The Steel Remains by Richard Morgan
Posted in Fantasy, Reading Reviewed, Richard Morgan, Science Fiction at 13:00 on 27 September 2011
Gollancz, 2008, 345p.

This is the most unusual Fantasy I’ve read in years, perhaps ever. Not only does it have two gay main characters, there is also a high (but realistic) degree of swearing, both of which are normally conspicuous by their absence in the worlds of the Fantasy novel.
Ringil, a hero of the finally triumphant war against the lizard folk, grown tired of the political and social disappointments that peace time has brought, now lives quietly in a rural backwater, apart from dealing with the occasional corpsemites which inhabit and animate dead bodies in the local graveyard. A master swordsman, he dispatches the corpsemites with little difficulty. He is drawn back to the capital city when his mother asks for his help in rescuing a female cousin who has been sold into slavery as a result of the debts incurred by her deceased husband. Ringil does not suffer fools gladly and before embarking on his search manages to upset more than a few of the city’s bigwigs. He is also warned that a semi-mythical species known as dwenda may be behind the strange occurrences in the region where she has been taken.
Two of Ringil’s former wartime comrades, Egar, a plains-dwelling nomad chief, and Archeth, last of the Kiriath, are also given narrative strands. All three are fully rounded, Ringil and Archeth in particular seeming like real people with all their flaws.

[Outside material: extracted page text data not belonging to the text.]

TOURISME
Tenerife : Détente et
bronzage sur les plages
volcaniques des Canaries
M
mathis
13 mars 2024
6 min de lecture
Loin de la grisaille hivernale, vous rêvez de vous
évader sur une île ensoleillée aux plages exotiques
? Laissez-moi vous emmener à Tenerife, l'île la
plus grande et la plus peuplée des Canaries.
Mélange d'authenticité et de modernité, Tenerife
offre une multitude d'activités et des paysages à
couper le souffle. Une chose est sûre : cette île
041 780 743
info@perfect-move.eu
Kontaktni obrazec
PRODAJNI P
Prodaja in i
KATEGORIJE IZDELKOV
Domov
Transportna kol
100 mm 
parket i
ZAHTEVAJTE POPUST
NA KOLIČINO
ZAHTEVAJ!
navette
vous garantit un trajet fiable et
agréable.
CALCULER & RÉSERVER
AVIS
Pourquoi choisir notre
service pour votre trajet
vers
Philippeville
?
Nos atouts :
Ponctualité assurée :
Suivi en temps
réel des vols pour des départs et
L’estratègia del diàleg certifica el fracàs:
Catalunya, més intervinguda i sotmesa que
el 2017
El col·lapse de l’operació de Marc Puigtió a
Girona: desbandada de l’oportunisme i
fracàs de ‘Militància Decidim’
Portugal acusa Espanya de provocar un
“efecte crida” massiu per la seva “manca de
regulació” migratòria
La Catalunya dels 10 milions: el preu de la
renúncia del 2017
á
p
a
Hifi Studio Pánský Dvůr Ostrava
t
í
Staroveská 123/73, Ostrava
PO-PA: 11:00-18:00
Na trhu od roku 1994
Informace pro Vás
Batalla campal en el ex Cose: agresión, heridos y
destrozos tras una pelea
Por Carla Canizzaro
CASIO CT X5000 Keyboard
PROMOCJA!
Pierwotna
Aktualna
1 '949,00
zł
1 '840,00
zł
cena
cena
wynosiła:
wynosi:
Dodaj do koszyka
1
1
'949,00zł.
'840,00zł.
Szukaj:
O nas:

If I have criticisms then they are that the dwenda, when they appear, despite their ability to flit in and out of the grey spaces, seem to be too like humans – indeed it might be possible to read The Steel Remains as Science Fiction rather than Fantasy – too many of the asides outstayed their welcome, it is a pity there is still a default mediaevality to the setting and the resolution is much as you might expect from a standard fantasy. But it’s all good rollicking stuff.